There is nothing that a coach, particularly a position coach, loves more than a player who makes his job easy. It is the position coaches, after all, who spend by far the most one-on-one time with the players, teaching them the fundamentals of their position, from a variety of techniques to understanding their assignments.
In the case of Pittsburgh Steelers defensive line coach John Mitchell, he has that sort of player at his disposal for years now in defensive end Cameron Heyward, who in his seventh season in the league is playing arguably the best football of his career.
A first-round draft pick at the 31st spot in the 2011 NFL Draft, Heyward had both the blessing and curse of having to wait his turn for a starting spot. In fact, he did not move into the starting lineup until the second quarter of his third season in the league.
That was largely due simply to the fact that he spent his career playing behind Aaron Smith, Brett Keisel, and Ziggy Hood. Many did argue at the time that he should have been starting over Hood sooner, and in hindsight, that is certainly the case, but this is the story as it unfolded.

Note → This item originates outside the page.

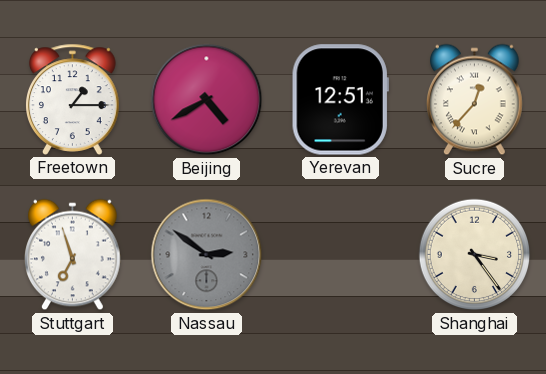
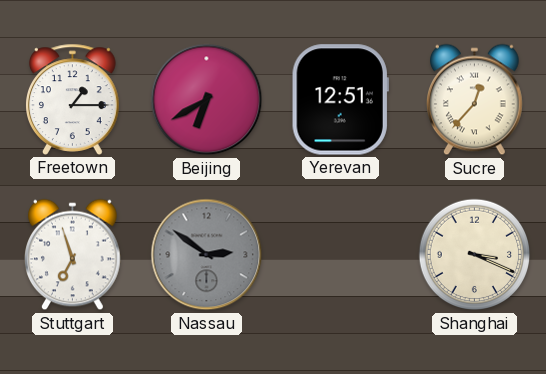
Beijing: 4:40 -> 6:40
Shanghai: 3:24 -> 3:19
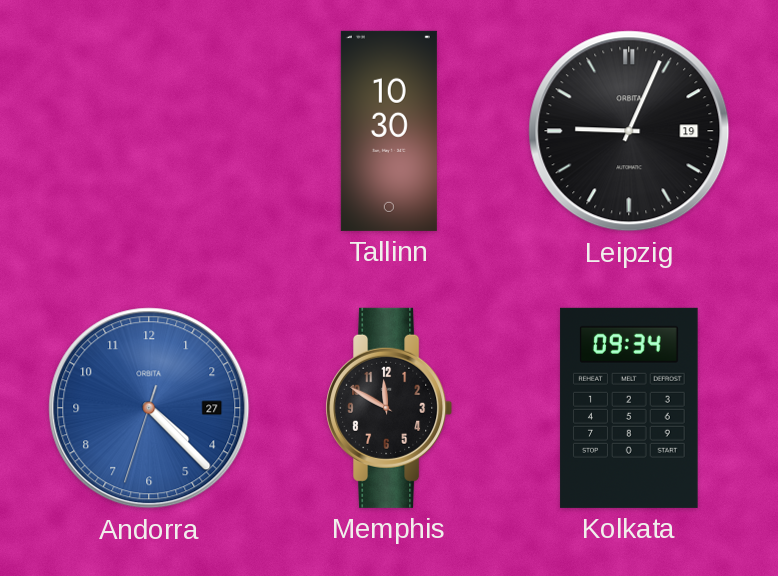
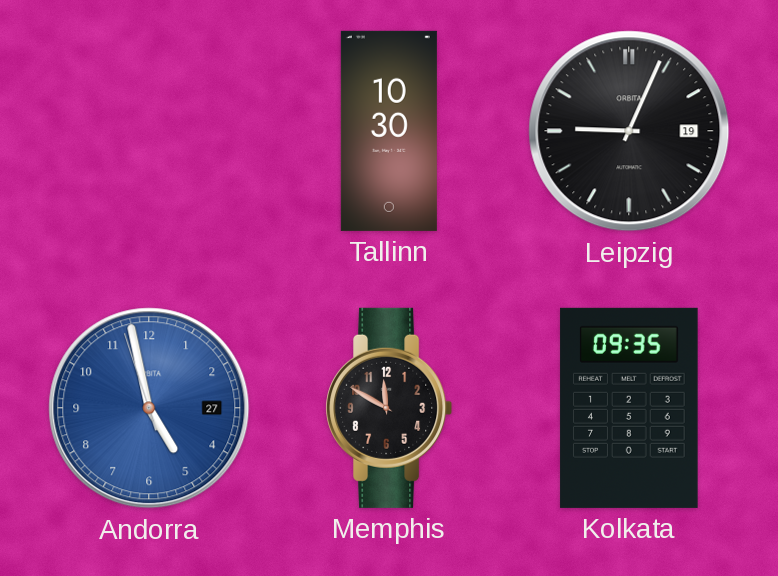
Andorra: 4:22 -> 4:57
Kolkata: 09:34 -> 09:35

Sure, even though he may have had football in his family, and he came from Ohio State, a college program that runs a defense more similar than most to Pittsburgh’s, Heyward came into the league needing some refining. There are few who are able to step in and dominate right away.

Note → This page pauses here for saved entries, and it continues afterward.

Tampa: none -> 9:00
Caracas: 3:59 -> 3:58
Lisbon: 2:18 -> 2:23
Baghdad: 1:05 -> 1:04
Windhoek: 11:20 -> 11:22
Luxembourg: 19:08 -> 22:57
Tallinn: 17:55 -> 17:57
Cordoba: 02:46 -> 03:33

But the team knew what they had and how that would aid him in becoming what he has today. They had the coach they needed to teach him in Mitchell, and they had the players around him, like Smith, Keisel, and, yes, Hood, to push him and show him how to do things on the field.
He took those lessons to heart and is today what Smith and Keisel were for Mitchell a decade or so ago. And in many ways, even more so. He is the Steelers’ defensive captain, a recognition neither of the others ever received.
One thing he lacks that the others had, though—other than a Super Bowl ring or two—is a Pro Bowl. Each of his predecessors made it. This year is Heyward’s best opportunity to crack through, provided that he has a strong finish to the season to maintain what he has been doing all year.
In spite of his high level of productivity, Mitchell appreciates most about Heyward the fact that he is not what he would call a selfish player. “Cam is not like that”, he said. “Cam wants to win. He doesn’t care if his number is called or not”.
While Heyward is, around the league, arguably one of the better 3-4 defensive ends in the league, he is and has become so much more than just a defensive starter for this team. He is more than just a leader, even, and is a core part of their heart and soul. He embodies every value the Rooney Family and Mike Tomlin could hope to instill in their players as both athletes and men.